Saturday, December 18, 2010

Dude, who do you say that I am?

Lewis' argument from Mere Christianity keeps coming back to me lately. Jesus can not be relegated to being categorized as a moral teacher, nor a sandal-wearing hippie, nor a counter-cultural philosopher who was just ahead of his time.

If the Jesus whom is depicted in the gospels is at all accurate, then we are faced with three main conclusions about Him, which lead to two choices about ourselves. Either Jesus is a liar, or a lunatic, or He is who He says He is, the Son of God.

I am trying here to prevent anyone saying the really foolish thing that people often say about Him: "I'm ready to accept Jesus as a great moral teacher, but I don't accept His claim to be God." That is the one thing we must not say. A man who was merely a man and said the sort of things Jesus said would not be a great moral teacher. He would either be a lunatic -on a level with the man who says he is a poached egg- or else he would be the Devil of Hell. You must make your choice. Either this man was, and is, the son of God: or else a madman or something worse.

Then Lewis adds:

You can shut Him up for a fool, you can spit at Him and kill Him as a demon; or you can fall at His feet and call Him Lord and God. But let us not come up with any patronizing nonsense about His being a great human teacher. He has not left that open to us. He did not intend to.


A man who claims to one with the Eternal creator of Heaven and Earth, performs miracles in His name, and offers forgiveness of sins on His behalf must be correct. Otherwise He is a lunatic, and we have no business following him, or worse, a pathological liar and egomaniac, and we must oppose him. We cannot follow Him half-heartedly. If Jesus is who He says He is, we are then faced with the choice of whether to accept all that He is, or none of Him, for in relation to Him, we have no basis to make any limitations.

I've heard people make the road-up-the-mountain argument: there are many roads that lead up the mountain to enlightenment, holiness, whatever you'd like to call it, God.
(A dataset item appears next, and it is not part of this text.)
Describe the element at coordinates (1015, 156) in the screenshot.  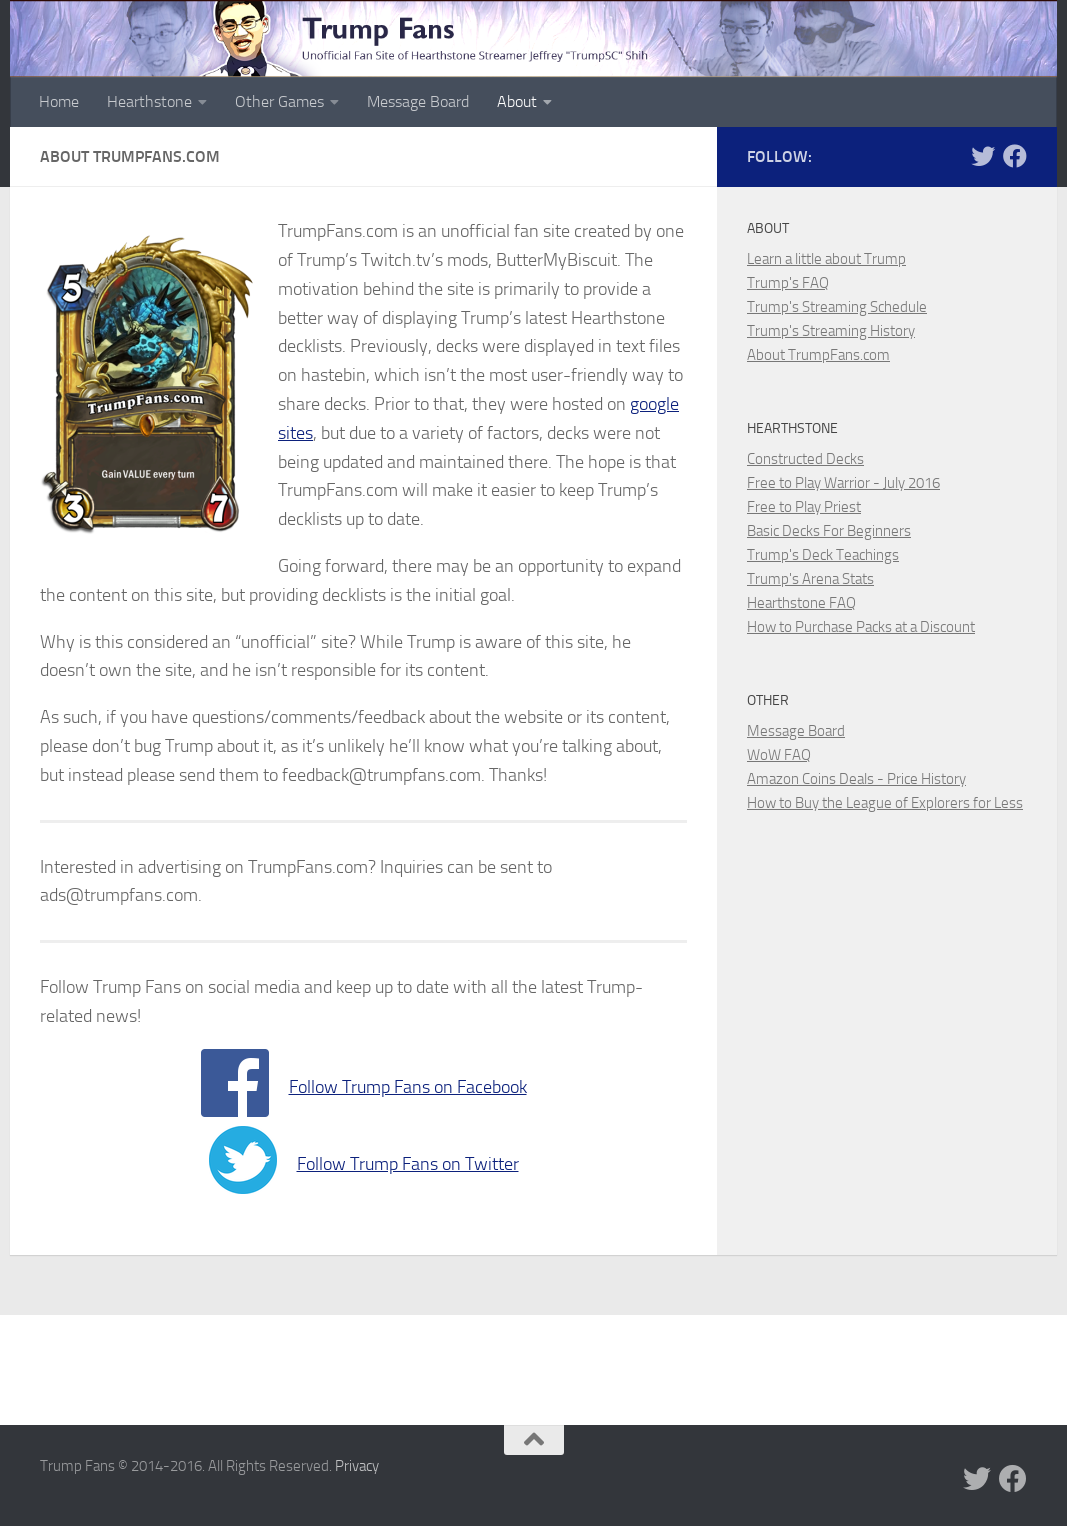 I see `[Trump Fans on Facebook]` at that location. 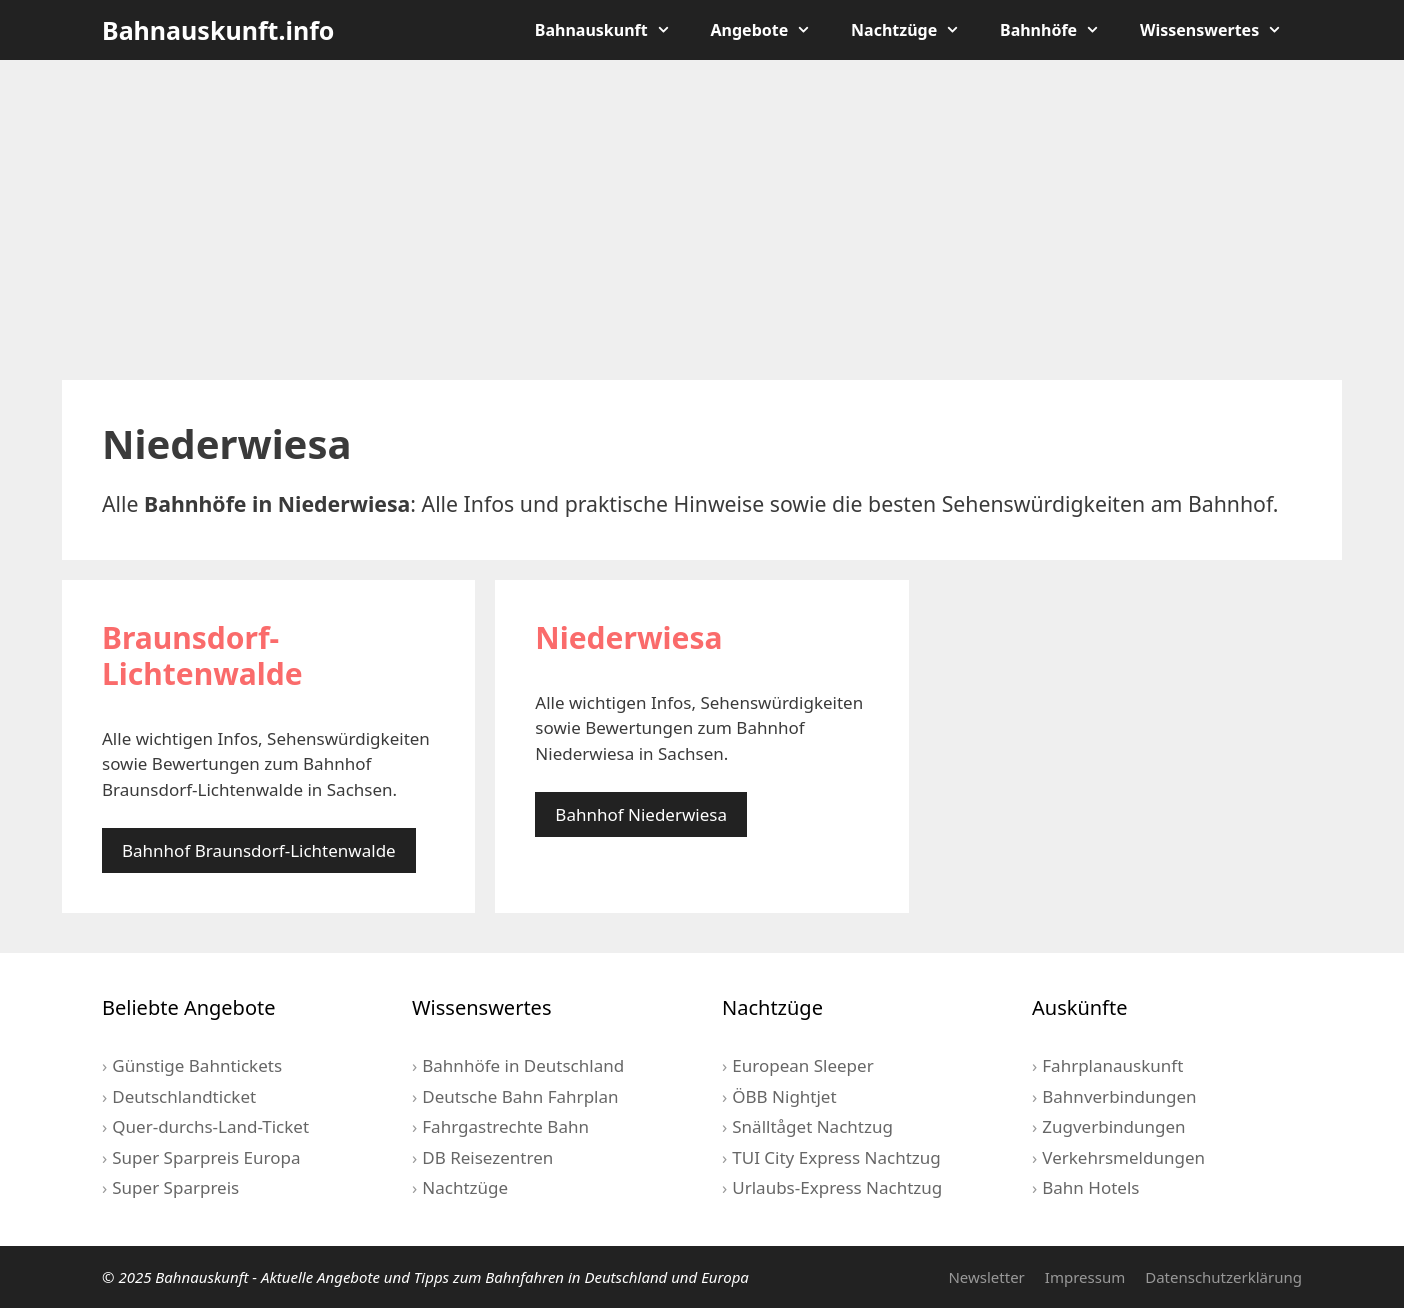 This screenshot has height=1308, width=1404. What do you see at coordinates (523, 1065) in the screenshot?
I see `Bahnhöfe in Deutschland` at bounding box center [523, 1065].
But this is specious at best, for the only way to know if a road leads to the top of the mountain is to trace the road from the top downward. We, being at the bottom of the mount, cannot do this on our own. But One has come down from the top of the mountain to us, and so connected was He with the road He traveled that He called Himself the Way. Only through this door can we enter into eternal life.

This week we finalize our preparations for celebrating not only the day He came down to us in flesh, but also to look forward to the day when He comes again in glory. From Evening Prayer, Fourth Sunday of Advent: "He comes, the desire of all human hearts; his dwelling place shall be resplendent with glory, alleluia."